Arbroath is an old-fashioned seaside resort and fishing harbour, home of the famous Arbroath smokie (a form of smoked haddock). The humble smokie achieved European Union 'Protected Geographical Indication' status in 2004 – the term 'Arbroath smokie' can be only be used legally to describe haddock smoked in the traditional manner within an 8km radius of Arbroath.
Known as the Wee Red Town because of its close-packed, red-sandstone houses, Kirriemuir is famed as the birthplace of JM Barrie (1860–1937), writer and creator of the much-loved Peter Pan. A bronze statue of the 'boy who wouldn't grow up' graces the intersection of Bank and High Sts. The tourist office is in the Gateway to the Glens Museum.
The name of the local football team, Brechin City, proclaims this diminutive town's main claim to fame – as the seat of Brechin Cathedral (now demoted to a parish church) it has the right to call itself a city, albeit the smallest one in Scotland. Adjacent to the cathedral is a 32m-high round tower built around 1000 as part of a Celtic monastery.
The picturesque village of Edzell, with its broad main street and grandiose monumental arch, dates from the early 19th century when Lord Panmure decided that the original medieval village, a mile to the west, spoiled the view from Edzell Castle.
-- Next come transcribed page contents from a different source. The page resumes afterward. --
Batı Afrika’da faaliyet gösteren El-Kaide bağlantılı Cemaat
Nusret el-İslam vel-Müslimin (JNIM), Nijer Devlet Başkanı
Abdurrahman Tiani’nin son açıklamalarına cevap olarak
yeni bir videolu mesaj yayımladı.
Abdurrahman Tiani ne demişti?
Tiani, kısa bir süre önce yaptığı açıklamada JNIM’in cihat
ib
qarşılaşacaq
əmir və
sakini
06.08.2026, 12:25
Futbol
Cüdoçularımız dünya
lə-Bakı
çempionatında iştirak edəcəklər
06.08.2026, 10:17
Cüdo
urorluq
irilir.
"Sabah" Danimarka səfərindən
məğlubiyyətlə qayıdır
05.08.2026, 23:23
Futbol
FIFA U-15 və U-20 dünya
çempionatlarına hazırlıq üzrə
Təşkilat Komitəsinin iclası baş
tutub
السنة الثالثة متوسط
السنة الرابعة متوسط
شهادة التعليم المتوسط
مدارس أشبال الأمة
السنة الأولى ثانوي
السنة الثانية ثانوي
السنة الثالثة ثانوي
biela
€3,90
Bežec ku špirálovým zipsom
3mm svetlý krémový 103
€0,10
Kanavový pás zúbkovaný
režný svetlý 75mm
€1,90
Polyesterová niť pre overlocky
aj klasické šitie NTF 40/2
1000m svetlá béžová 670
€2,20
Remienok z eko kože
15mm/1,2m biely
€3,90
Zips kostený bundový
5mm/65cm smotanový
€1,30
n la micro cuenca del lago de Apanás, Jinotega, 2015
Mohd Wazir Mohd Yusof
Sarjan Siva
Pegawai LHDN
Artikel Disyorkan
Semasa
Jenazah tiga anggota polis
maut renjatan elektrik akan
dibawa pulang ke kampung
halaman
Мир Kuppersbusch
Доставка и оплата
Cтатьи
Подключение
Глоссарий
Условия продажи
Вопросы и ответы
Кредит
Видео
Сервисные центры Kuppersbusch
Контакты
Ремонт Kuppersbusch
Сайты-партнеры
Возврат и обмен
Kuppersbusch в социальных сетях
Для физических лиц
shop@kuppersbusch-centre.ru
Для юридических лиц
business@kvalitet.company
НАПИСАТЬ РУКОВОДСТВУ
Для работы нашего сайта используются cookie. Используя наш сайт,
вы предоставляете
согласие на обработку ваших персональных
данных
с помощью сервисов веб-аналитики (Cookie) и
The old village was razed and the villagers moved to this pretty, planned settlement.
The Angus Glens
The northern part of Angus is bounded by the Grampian Mountains, where five scenic glens – Isla, Prosen, Clova, Lethnot and Esk – cut into the hills along the southern edge of the Cairngorms National Park. All have attractive scenery, though each glen has its own distinct personality: Glen Clova and Glenesk are the most beautiful, while Glen Lethnot is the least frequented.
The most easterly of the Angus Glens, Glenesk runs for 15 miles from Edzell to lovely Loch Lee, surrounded by beetling cliffs and waterfalls. Ten miles up the glen from Edzell is Glenesk Folk Museum, an old shooting lodge that houses a fascinating collection of antiques and artefacts documenting the local culture of the 17th, 18th and 19th centuries.
This glen is noted for the Brown & White Caterthuns – two extraordinary Iron Age hill forts, defended by ramparts and ditches, perched on twin hilltops at its southern end. A minor road crosses the pass between the two summits, and it's an easy walk to either fort from the parking area in the pass; both are superb viewpoints.